Thursday, May 6, 2010

Further Musings on this Education thing

I haven't much time for anything really deep today. I've got to pick up my sons tux at the cleaners, then meet up with Cam and the rest of his make-up/wardrobe team to (hopefully) pick up the rest of the costumes for next week. But, I have been talking to my family, and thinking more on this topic, so I thought I'd quickly throw some more thoughts out there.

I had a chance to share my frustration with my dad (BYU English Prof), and he was able to say that he's sure the Sociology Department does track marital and family stats of the student population. How they use it, and whether or not the college is panicked about the dropping marriage rate, we don't know.

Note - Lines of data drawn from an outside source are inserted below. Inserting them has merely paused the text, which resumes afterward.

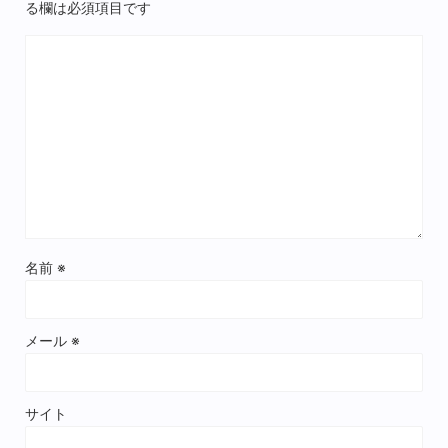
る欄は必須項目です
名前
※
メール
※
サイト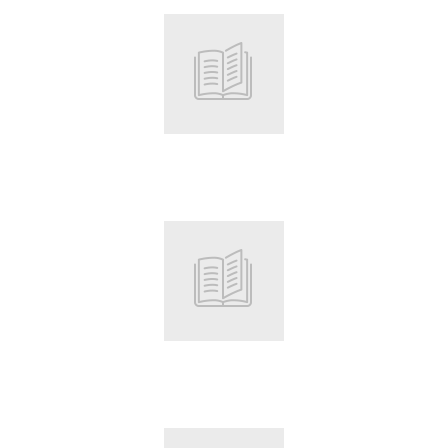
Root
Root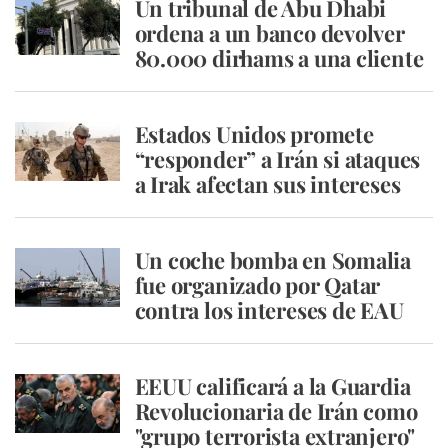
Un tribunal de Abu Dhabi
ordena a un banco devolver
80.000 dirhams a una cliente
Estados Unidos promete
“responder” a Irán si ataques
a Irak afectan sus intereses
Un coche bomba en Somalia
fue organizado por Qatar
contra los intereses de EAU
EEUU calificará a la Guardia
Revolucionaria de Irán como
"grupo terrorista extranjero"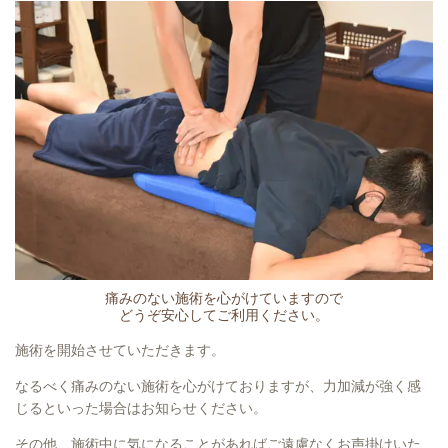
痛みのない施術を心がけていますので
どうぞ安心してご利用ください。
施術を開始させていただきます。
なるべく痛みのない施術を心がけておりますが、力加減が強く感
じるといった場合はお知らせください。
その他、施術中に気になることがあればご遠慮なくお声掛けいた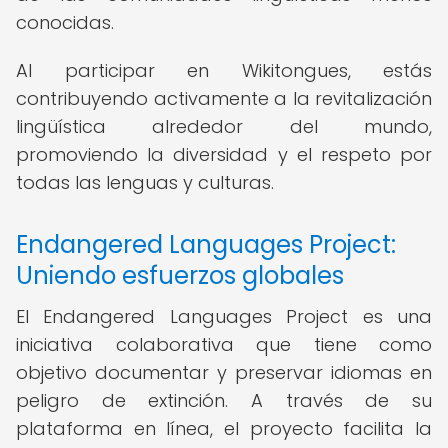
conocidas.
Al participar en Wikitongues, estás
contribuyendo activamente a la revitalización
lingüística alrededor del mundo,
promoviendo la diversidad y el respeto por
todas las lenguas y culturas.
Endangered Languages Project:
Uniendo esfuerzos globales
El Endangered Languages Project es una
iniciativa colaborativa que tiene como
objetivo documentar y preservar idiomas en
peligro de extinción. A través de su
plataforma en línea, el proyecto facilita la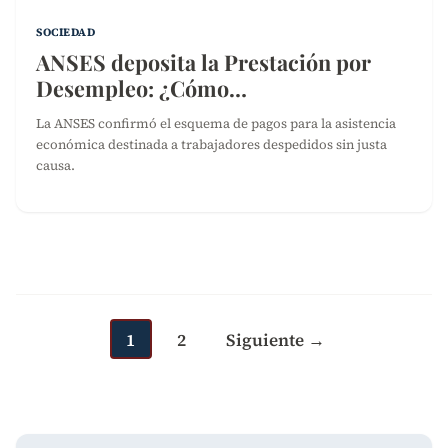
SOCIEDAD
ANSES deposita la Prestación por
Desempleo: ¿Cómo…
La ANSES confirmó el esquema de pagos para la asistencia
económica destinada a trabajadores despedidos sin justa
causa.
Paginación
de
entradas
1
2
Siguiente →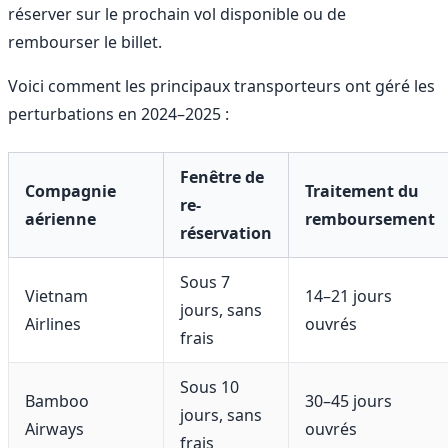
réserver sur le prochain vol disponible ou de
rembourser le billet.
Voici comment les principaux transporteurs ont géré les
perturbations en 2024–2025 :
Fenêtre de
Compagnie
Traitement du
re-
aérienne
remboursement
réservation
Sous 7
Vietnam
14–21 jours
jours, sans
Airlines
ouvrés
frais
Sous 10
Bamboo
30–45 jours
jours, sans
Airways
ouvrés
frais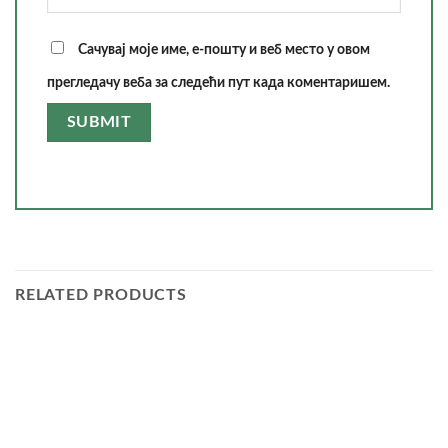
Сачувај моје име, е-пошту и веб место у овом
прегледачу веба за следећи пут када коментаришем.
RELATED PRODUCTS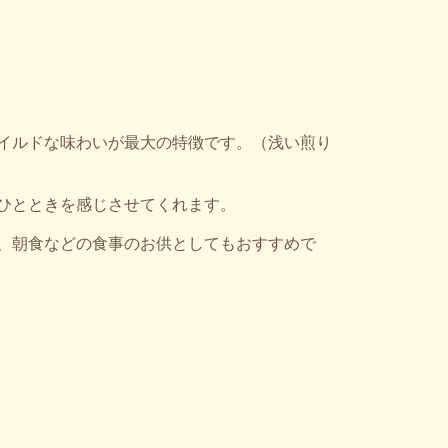
イルドな味わいが最大の特徴です。（浅い煎り
ひとときを感じさせてくれます。
、朝食などの食事のお供としてもおすすめで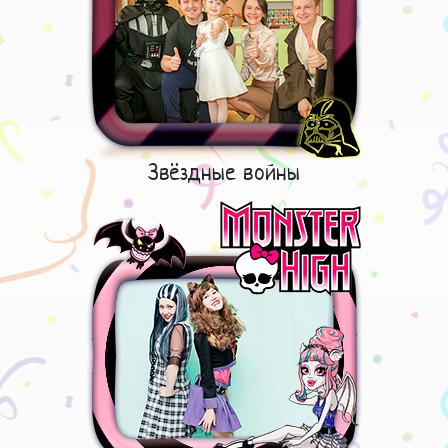
Звёздные войны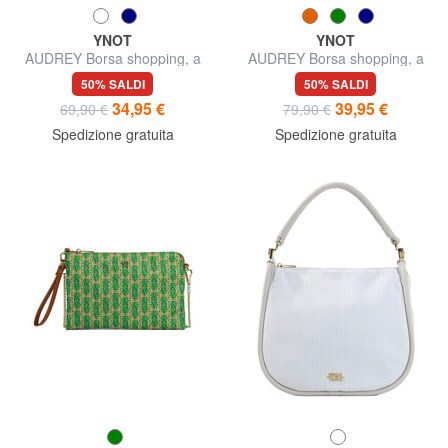
YNOT
YNOT
AUDREY Borsa shopping, a
AUDREY Borsa shopping, a
spalla
spalla
50% SALDI
50% SALDI
34,95 €
39,95 €
69,90 €
79,90 €
Spedizione gratuita
Spedizione gratuita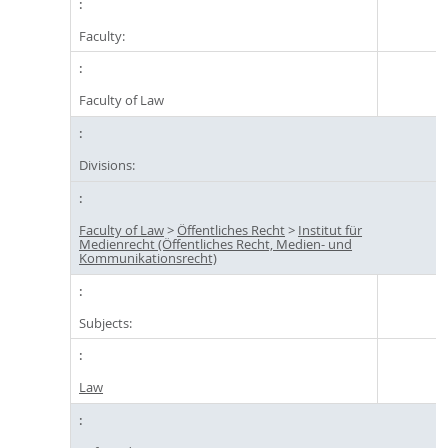
Faculty:
Faculty of Law
Divisions:
Faculty of Law
>
Öffentliches Recht
>
Institut für
Medienrecht (Öffentliches Recht, Medien- und
Kommunikationsrecht)
Subjects:
Law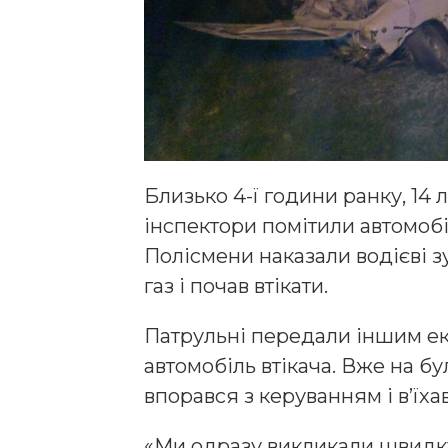
Близько 4-ї години ранку, 14 л
інспектори помітили автомобіл
Полісмени наказали водієві з
газ і почав втікати.
Патрульні передали іншим ек
автомобіль втікача. Вже на б
впорався з керуванням і в’їхав
«Ми одразу викликали швидк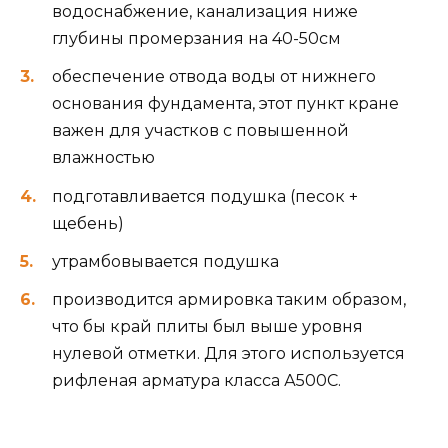
водоснабжение, канализация ниже
глубины промерзания на 40-50см
обеспечение отвода воды от нижнего
основания фундамента, этот пункт кране
важен для участков с повышенной
влажностью
подготавливается подушка (песок +
щебень)
утрамбовывается подушка
производится армировка таким образом,
что бы край плиты был выше уровня
нулевой отметки. Для этого используется
рифленая арматура класса А500С.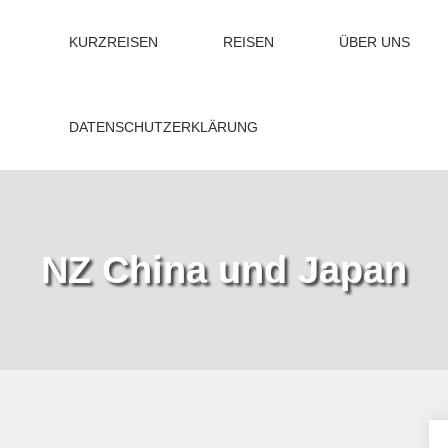
KURZREISEN
REISEN
ÜBER UNS
DATENSCHUTZERKLÄRUNG
NZ China und Japan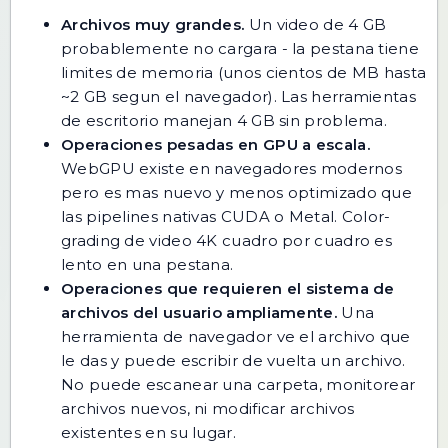
Archivos muy grandes.
Un video de 4 GB
probablemente no cargara - la pestana tiene
limites de memoria (unos cientos de MB hasta
~2 GB segun el navegador). Las herramientas
de escritorio manejan 4 GB sin problema.
Operaciones pesadas en GPU a escala.
WebGPU existe en navegadores modernos
pero es mas nuevo y menos optimizado que
las pipelines nativas CUDA o Metal. Color-
grading de video 4K cuadro por cuadro es
lento en una pestana.
Operaciones que requieren el sistema de
archivos del usuario ampliamente.
Una
herramienta de navegador ve el archivo que
le das y puede escribir de vuelta un archivo.
No puede escanear una carpeta, monitorear
archivos nuevos, ni modificar archivos
existentes en su lugar.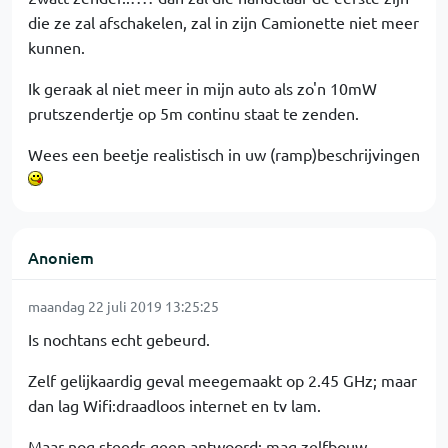
die ze zal afschakelen, zal in zijn Camionette niet meer
kunnen.
Ik geraak al niet meer in mijn auto als zo'n 10mW
prutszendertje op 5m continu staat te zenden.
Wees een beetje realistisch in uw (ramp)beschrijvingen
Anoniem
maandag 22 juli 2019 13:25:25
Is nochtans echt gebeurd.
Zelf gelijkaardig geval meegemaakt op 2.45 GHz; maar
dan lag Wifi:draadloos internet en tv lam.
Maar nog steeds geen antwoord: mag zelfbouw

I asked him if he could look into that a bit for me, if he had time. He's teaching this term, though, so I don't know if that will go anywhere. I may have to look into it myself once my life calms a bit more.

I have partially read the cover article, and a few others. There are some redeeming qualities in that article. But some of it is about what you'd expect. Note that they are asking for submissions from alumni telling their own story about how they use their BYU education. Dad suggested I write something for them. I told him that could take me a while, if I wanted it to be positive and polite. He said that was up to me. Maybe they need to know how irritated I am. But I can't come across as bitter, or it won't have the desired impact. I'm considering it.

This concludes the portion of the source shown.